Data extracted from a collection
Start of Block

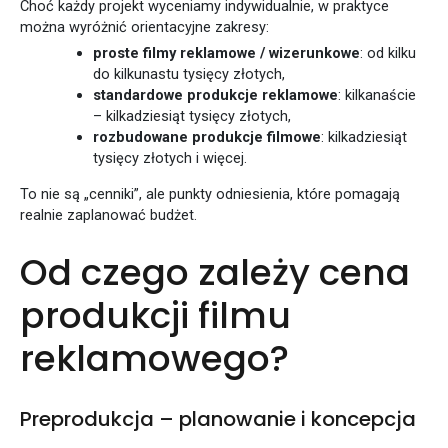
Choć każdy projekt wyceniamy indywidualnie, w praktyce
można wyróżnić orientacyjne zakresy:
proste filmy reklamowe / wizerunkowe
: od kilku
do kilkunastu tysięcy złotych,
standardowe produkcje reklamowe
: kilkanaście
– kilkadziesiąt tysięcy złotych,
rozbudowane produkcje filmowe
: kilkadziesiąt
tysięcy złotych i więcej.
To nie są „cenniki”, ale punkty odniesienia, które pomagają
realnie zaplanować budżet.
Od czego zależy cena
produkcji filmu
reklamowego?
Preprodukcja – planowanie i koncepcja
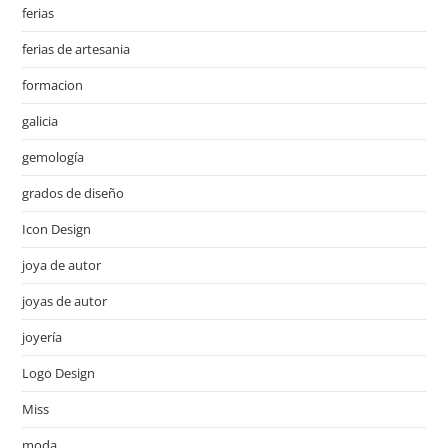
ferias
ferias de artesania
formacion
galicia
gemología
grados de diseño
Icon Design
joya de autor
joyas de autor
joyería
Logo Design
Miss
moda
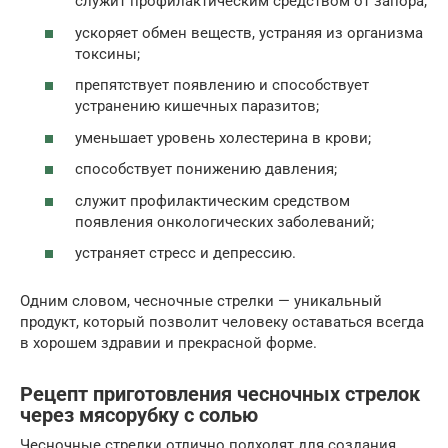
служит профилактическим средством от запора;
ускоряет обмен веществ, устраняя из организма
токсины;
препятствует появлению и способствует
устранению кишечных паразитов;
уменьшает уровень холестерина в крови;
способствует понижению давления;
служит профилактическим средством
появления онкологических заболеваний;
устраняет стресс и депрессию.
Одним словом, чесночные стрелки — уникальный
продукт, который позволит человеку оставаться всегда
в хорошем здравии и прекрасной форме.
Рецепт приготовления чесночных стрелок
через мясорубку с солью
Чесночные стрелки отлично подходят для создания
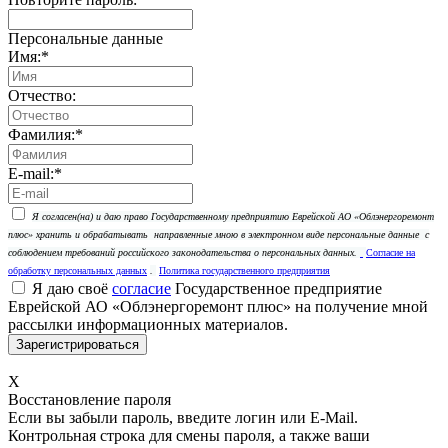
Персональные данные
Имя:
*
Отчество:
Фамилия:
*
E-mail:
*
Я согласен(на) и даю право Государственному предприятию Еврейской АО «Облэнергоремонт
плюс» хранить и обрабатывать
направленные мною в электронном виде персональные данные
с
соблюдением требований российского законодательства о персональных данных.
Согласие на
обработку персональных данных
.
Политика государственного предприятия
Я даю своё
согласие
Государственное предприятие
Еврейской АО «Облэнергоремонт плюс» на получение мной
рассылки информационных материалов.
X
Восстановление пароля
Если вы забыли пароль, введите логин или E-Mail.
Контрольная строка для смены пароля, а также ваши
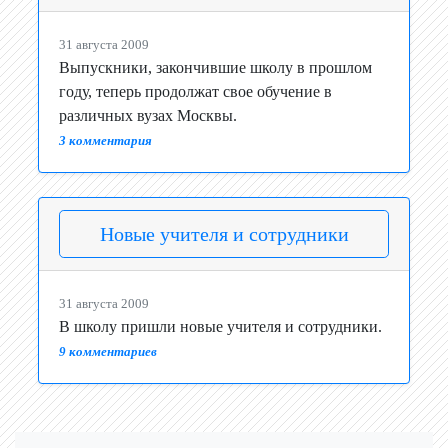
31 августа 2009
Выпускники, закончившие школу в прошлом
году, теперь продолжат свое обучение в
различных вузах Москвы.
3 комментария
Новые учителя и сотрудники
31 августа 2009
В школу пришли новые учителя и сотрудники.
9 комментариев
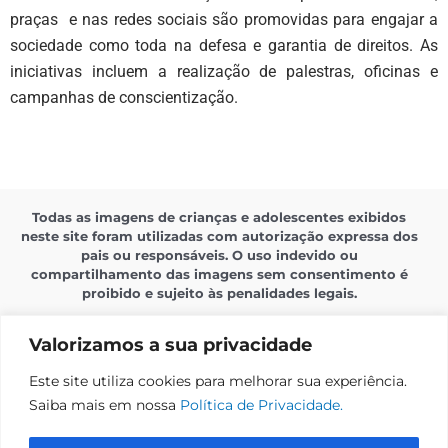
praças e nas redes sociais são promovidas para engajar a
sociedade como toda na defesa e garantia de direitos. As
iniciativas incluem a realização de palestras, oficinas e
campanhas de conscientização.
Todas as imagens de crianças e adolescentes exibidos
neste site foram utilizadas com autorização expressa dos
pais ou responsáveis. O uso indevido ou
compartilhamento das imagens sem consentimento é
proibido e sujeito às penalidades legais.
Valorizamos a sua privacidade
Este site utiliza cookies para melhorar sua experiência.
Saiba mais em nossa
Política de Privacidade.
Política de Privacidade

End of Block

Type out all the records verbatim, minus images.

Choć każdy projekt wyceniamy indywidualnie, w praktyce
można wyróżnić orientacyjne zakresy:
proste filmy reklamowe / wizerunkowe
: od kilku
do kilkunastu tysięcy złotych,
standardowe produkcje reklamowe
: kilkanaście
– kilkadziesiąt tysięcy złotych,
rozbudowane produkcje filmowe
: kilkadziesiąt
tysięcy złotych i więcej.
To nie są „cenniki”, ale punkty odniesienia, które pomagają
realnie zaplanować budżet.
Od czego zależy cena
produkcji filmu
reklamowego?
Preprodukcja – planowanie i koncepcja
ferias
ferias de artesania
formacion
galicia
gemología
grados de diseño
Icon Design
joya de autor
joyas de autor
joyería
Logo Design
Miss
moda
служит профилактическим средством от запора;
ускоряет обмен веществ, устраняя из организма
токсины;
препятствует появлению и способствует
устранению кишечных паразитов;
уменьшает уровень холестерина в крови;
способствует понижению давления;
служит профилактическим средством
появления онкологических заболеваний;
устраняет стресс и депрессию.
Одним словом, чесночные стрелки — уникальный
продукт, который позволит человеку оставаться всегда
в хорошем здравии и прекрасной форме.
Рецепт приготовления чесночных стрелок
через мясорубку с солью
Чесночные стрелки отлично подходят для создания
Персональные данные
Имя:
*
Отчество:
Фамилия:
*
E-mail:
*
Я согласен(на) и даю право Государственному предприятию Еврейской АО «Облэнергоремонт
плюс» хранить и обрабатывать
направленные мною в электронном виде персональные данные
с
соблюдением требований российского законодательства о персональных данных.
Согласие на
обработку персональных данных
.
Политика государственного предприятия
Я даю своё
согласие
Государственное предприятие
Еврейской АО «Облэнергоремонт плюс» на получение мной
рассылки информационных материалов.
X
Восстановление пароля
Если вы забыли пароль, введите логин или E-Mail.
Контрольная строка для смены пароля, а также ваши
31 августа 2009
Выпускники, закончившие школу в прошлом
году, теперь продолжат свое обучение в
различных вузах Москвы.
3 комментария
Новые учителя и сотрудники
31 августа 2009
В школу пришли новые учителя и сотрудники.
9 комментариев
praças e nas redes sociais são promovidas para engajar a
sociedade como toda na defesa e garantia de direitos. As
iniciativas incluem a realização de palestras, oficinas e
campanhas de conscientização.
Todas as imagens de crianças e adolescentes exibidos
neste site foram utilizadas com autorização expressa dos
pais ou responsáveis. O uso indevido ou
compartilhamento das imagens sem consentimento é
proibido e sujeito às penalidades legais.
Valorizamos a sua privacidade
Este site utiliza cookies para melhorar sua experiência.
Saiba mais em nossa
Política de Privacidade.
Política de Privacidade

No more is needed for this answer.